# Lab 10: Export + Reproducibility

## Objectives
- Export a processed dataset to common formats
- Define what to save vs what to recompute
- Create a minimal reproducibility bundle (config + versions + logs)

## Outputs
- `results/repro_bundle/` folder containing:
  - `versions.txt`
  - `params.json`
  - `exported/` (your exported matrices)
  - `README.md` (how to re-run)

---

Rule: **Never overwrite raw inputs.** Export processed outputs into a new folder with timestamps or version tags.


In [None]:
import json
import platform
from pathlib import Path

import scanpy as sc

# Load example data (replace with your filtered dataset if you have one)
adata = sc.datasets.pbmc3k()

out_dir = Path('../results/repro_bundle')
export_dir = out_dir / 'exported'
export_dir.mkdir(parents=True, exist_ok=True)

# Record versions
versions = {
    'python': platform.python_version(),
    'platform': platform.platform(),
    'scanpy': sc.__version__,
}
(out_dir / 'versions.txt').write_text('\n'.join([f"{k}: {v}" for k, v in versions.items()]) + '\n')

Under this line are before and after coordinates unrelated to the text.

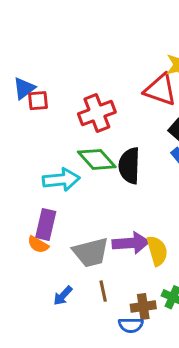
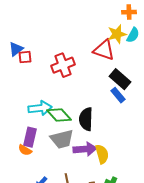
green diamond: (97, 159) -> (59, 115), moved
black semicircle: (129, 166) -> (86, 119), moved
gray trapezoid: (91, 252) -> (62, 139), moved

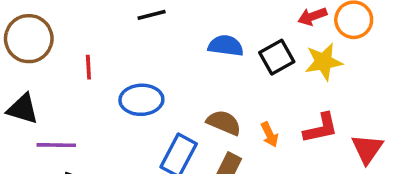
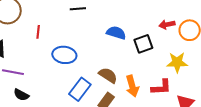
yellow star: (324, 62) -> (177, 62), moved
orange arrow: (270, 135) -> (132, 86), size x1.5

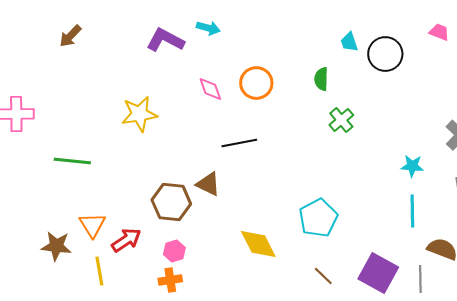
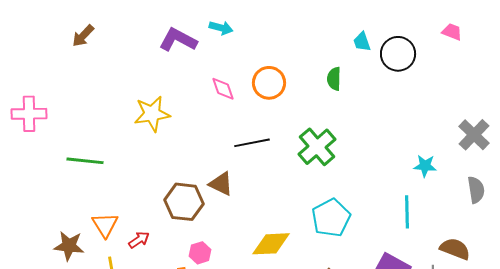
green cross: (341, 120) -> (317, 147), moved, size x1.5
cyan line: (412, 211) -> (407, 212), moved
red arrow: (126, 240) -> (139, 240), size x0.7
yellow diamond: (258, 244) -> (271, 244), turned -66
pink hexagon: (174, 251) -> (200, 253), moved

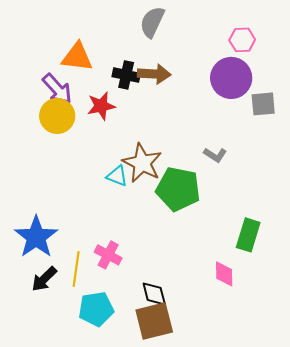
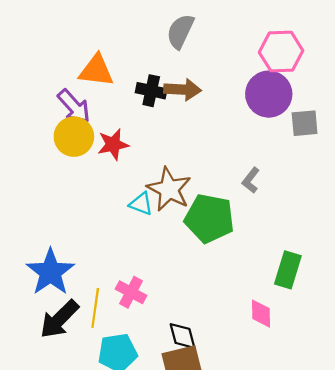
pink hexagon: (242, 40) -> (281, 52), size x1.5
red star: (101, 106) -> (113, 144), moved
gray L-shape: (215, 155) -> (251, 180), turned 95
black arrow: (44, 279) -> (59, 319), size x1.4

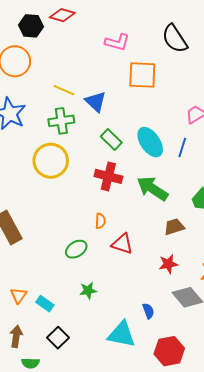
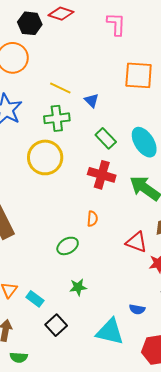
pink L-shape: (117, 42) -> (116, 24), moved, turned -105
blue triangle: (96, 102) -> (91, 100), size x0.7
red triangle: (122, 244) -> (137, 242), moved
blue semicircle: (148, 311) -> (137, 309), turned 119
black square: (58, 338) -> (56, 325), moved

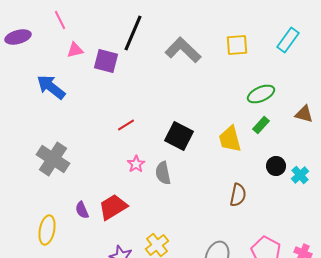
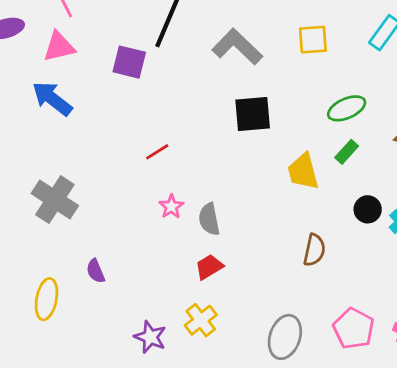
pink triangle: (75, 50) -> (59, 47), moved, size x1.4
black square: (179, 136) -> (253, 114), moved, turned -32
red trapezoid: (113, 207) -> (209, 267), moved, size x0.7

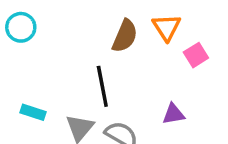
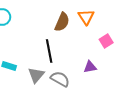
pink square: (196, 55) -> (106, 41), moved

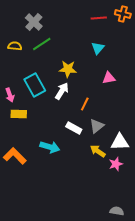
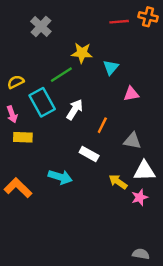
green line: (42, 44) -> (61, 75), moved
yellow semicircle: (15, 46) -> (16, 82), moved, turned -32
cyan triangle: (98, 48) -> (111, 67), moved
yellow star: (68, 69) -> (82, 53), moved
gray triangle: (97, 126) -> (132, 141), moved, turned 49

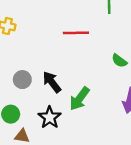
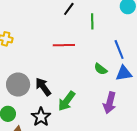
gray circle: (22, 80) -> (18, 85), size x1.5

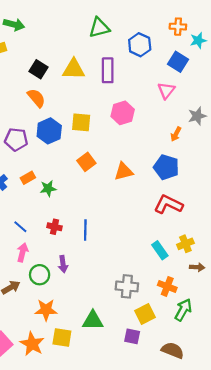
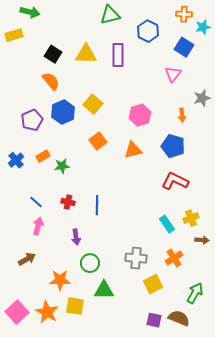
pink hexagon: (123, 113) -> (140, 115), moved
yellow square: (81, 122) -> (93, 104), turned 36
orange arrow: (176, 134) -> (182, 115), turned -32
purple pentagon: (16, 139) -> (32, 120), turned -30
green circle: (40, 275) -> (90, 263), moved
orange cross: (167, 286) -> (174, 258), turned 36
green arrow: (183, 310) -> (195, 293), moved
purple square: (132, 336) -> (154, 320), moved

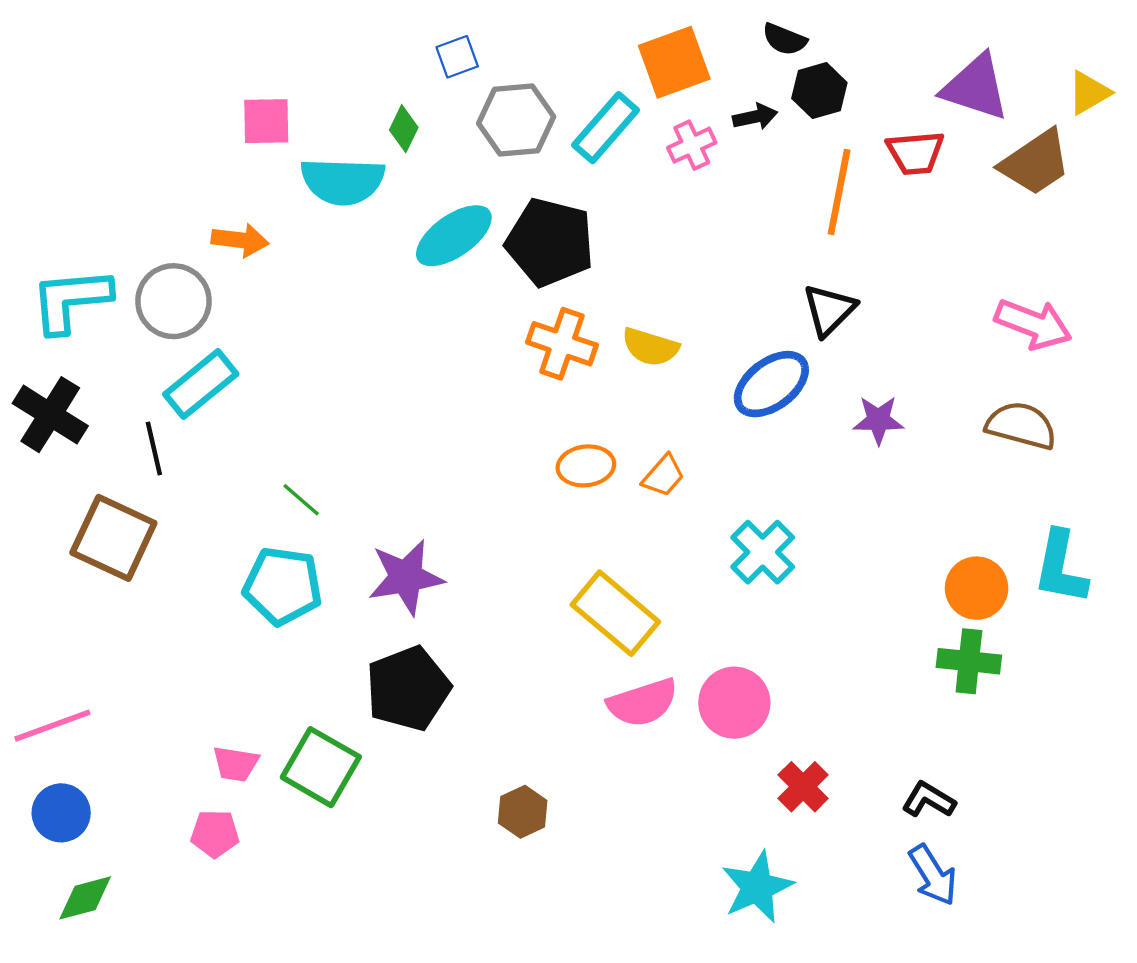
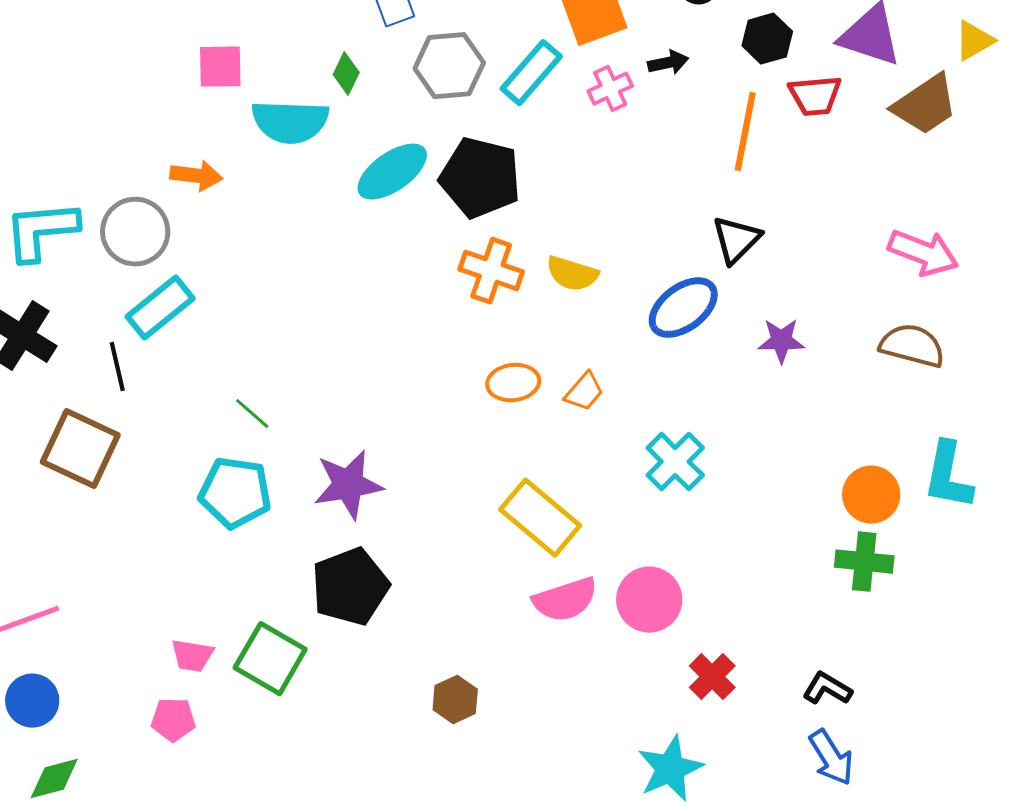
black hexagon: (819, 91) -> (767, 39), moved

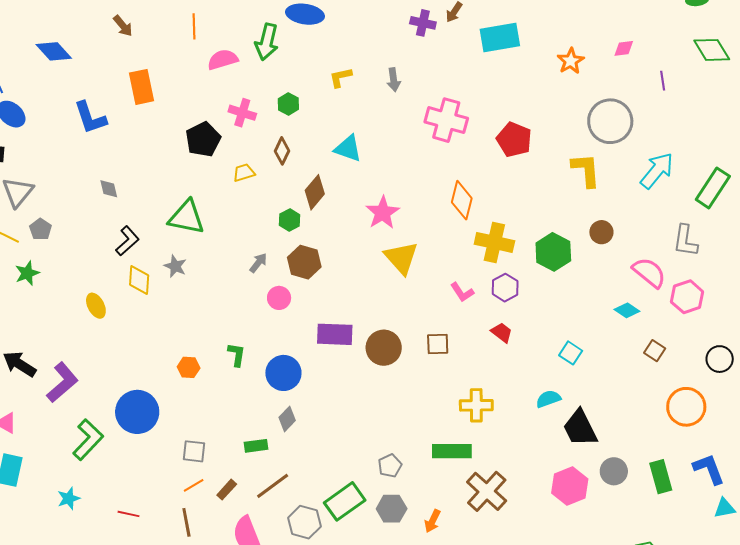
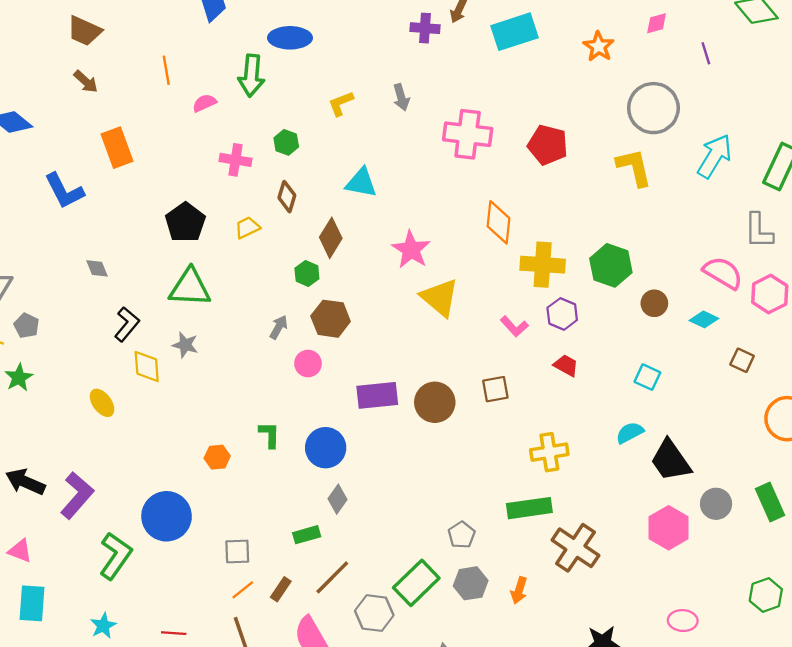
pink semicircle: (223, 60) -> (204, 103), size x0.7
black pentagon: (203, 139) -> (185, 222), moved
brown circle: (601, 232) -> (654, 303), moved

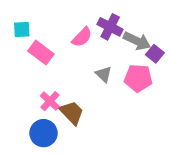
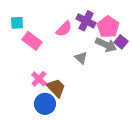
gray arrow: (137, 41) -> (106, 45), moved
pink pentagon: (138, 78) -> (108, 27), moved, turned 30
blue circle: (44, 133) -> (45, 104), moved

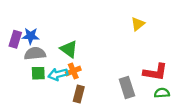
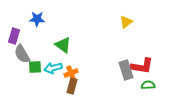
blue star: (31, 36) -> (37, 19), moved
gray semicircle: (35, 54) -> (22, 54), moved, turned -114
orange cross: (73, 71) -> (71, 73), moved
gray rectangle: (127, 87) -> (126, 70), moved

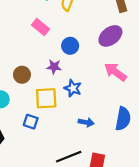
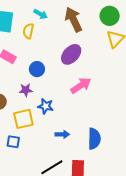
pink arrow: (115, 72) -> (81, 86), turned 120
blue semicircle: (123, 119) -> (94, 139), moved

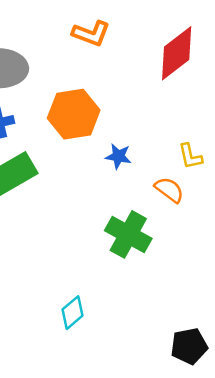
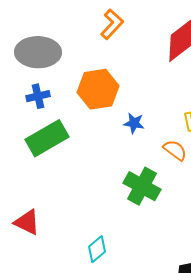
orange L-shape: (91, 33) -> (112, 24), turned -68

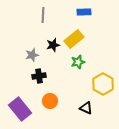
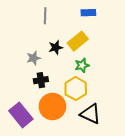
yellow hexagon: (103, 84) -> (76, 89), moved
orange circle: (50, 101) -> (52, 106), size x1.6
black triangle: (86, 108) -> (90, 114), size x1.5

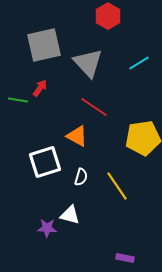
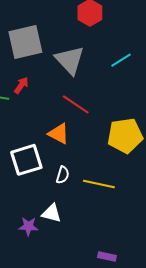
yellow line: (117, 186) -> (99, 184), turned -44

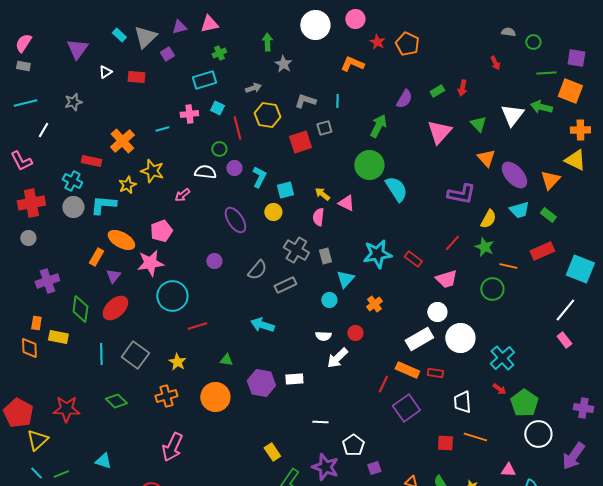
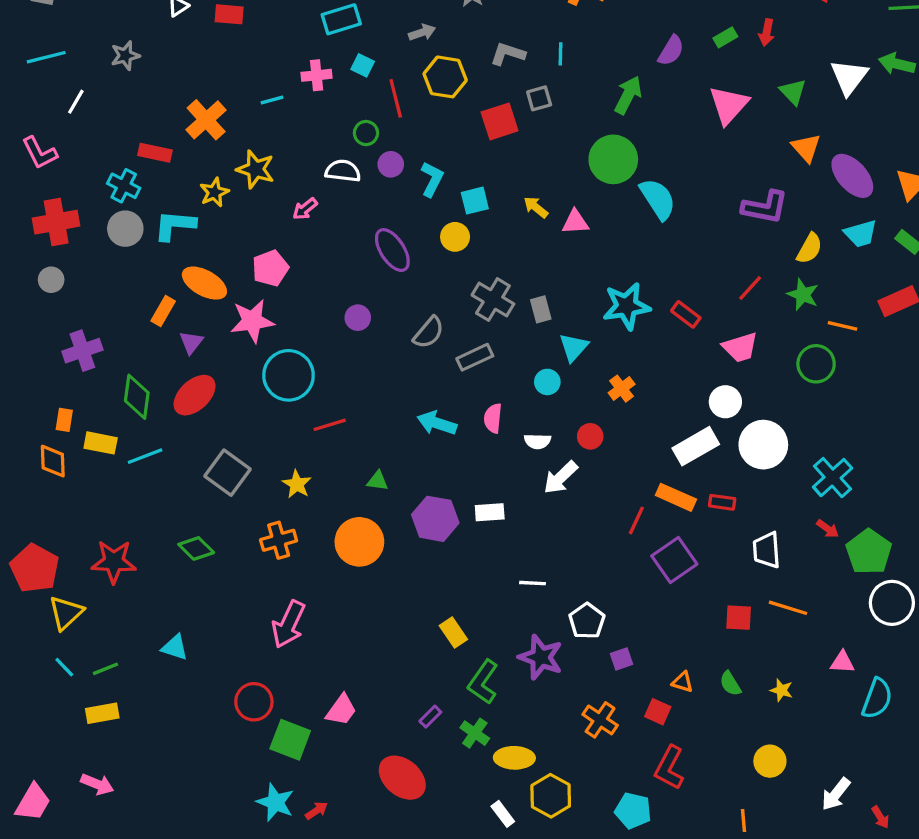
pink triangle: (346, 203) -> (575, 222), turned -30
pink semicircle: (318, 217) -> (493, 418), moved
cyan line: (101, 354) -> (145, 456), moved, turned 70

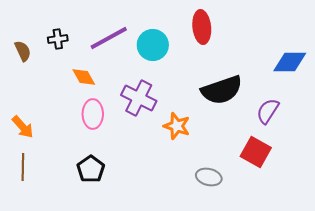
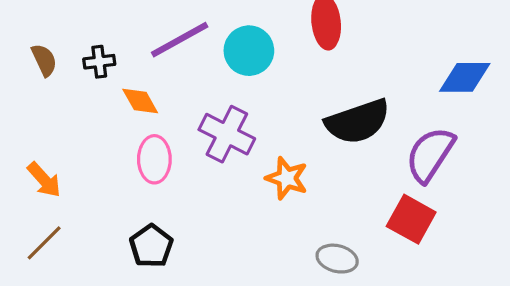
black cross: (58, 39) -> (99, 62), moved
purple semicircle: (268, 111) -> (430, 155), size x1.4
brown line: (23, 167) -> (44, 243), turned 44

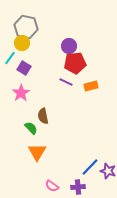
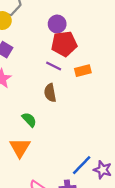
brown semicircle: (43, 116) -> (50, 93), moved
green semicircle: (31, 128) -> (29, 120), moved

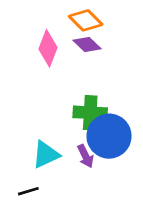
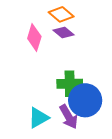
purple arrow: (86, 156) -> (69, 117), size x1.4

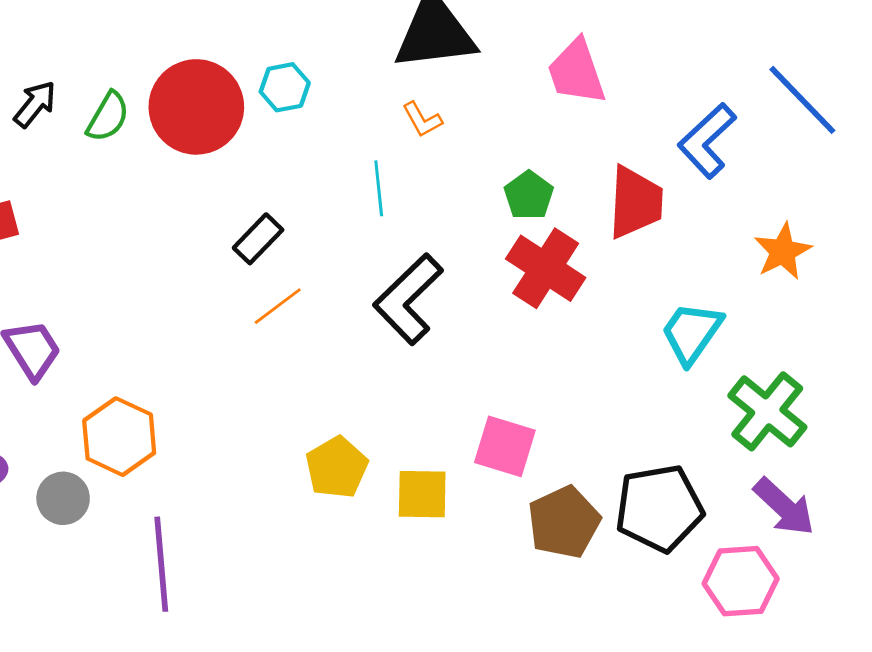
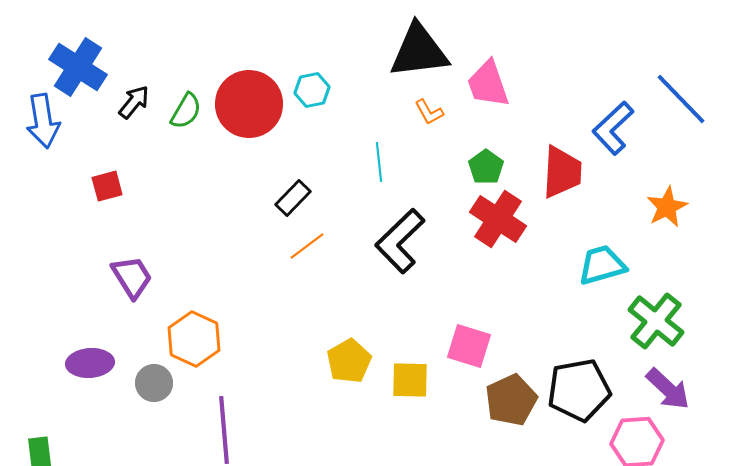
pink trapezoid: (576, 72) -> (488, 84), moved
orange L-shape: (422, 120) -> (429, 112), moved
cyan trapezoid: (692, 333) -> (602, 265), turned 39

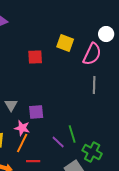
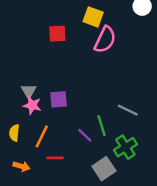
pink semicircle: (92, 54) -> (105, 40), moved
gray line: (94, 85) -> (128, 110), moved, turned -66
pink star: (22, 128) -> (32, 105), moved
green cross: (92, 152) -> (125, 147), turned 30

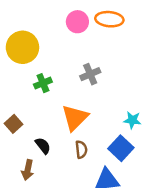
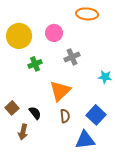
pink circle: (77, 22) -> (54, 33), moved
cyan star: (132, 120) -> (105, 77), moved
brown square: (14, 124) -> (12, 108), moved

# Record parameters (fill with your real thresholds)
params = {
    'min_genes': 200,
    'max_genes': 2500,
    'max_pct_mt': 5,
}
(out_dir / 'params.json').write_text(json.dumps(params, indent=2) + '\n')

print(f"Wrote {out_dir}/versions.txt and {out_dir}/params.json")


In [None]:
# Export formats
# 1) H5AD (Scanpy)
h5ad_path = export_dir / 'adata_filtered.h5ad'
adata.write(h5ad_path)
print(f"Wrote {h5ad_path}")

# 2) MTX (Matrix Market)
mtx_dir = export_dir / 'mtx'
mtx_dir.mkdir(exist_ok=True)
sc.write_10x_mtx(mtx_dir, adata, gene_symbols='gene_symbols', overwrite=True)
print(f"Wrote MTX folder {mtx_dir}")

# 3) CSV for metadata
adata.obs.to_csv(export_dir / 'cell_metadata.csv')
print("Wrote cell_metadata.csv")


## Create a tiny README

In `results/repro_bundle/README.md`, write:
- what raw inputs were used (FASTQ paths)
- what reference was used (FASTA/GTF + version)
- commands to re-run the pipeline
- where outputs are stored

This is the minimum you need to make your analysis reproducible.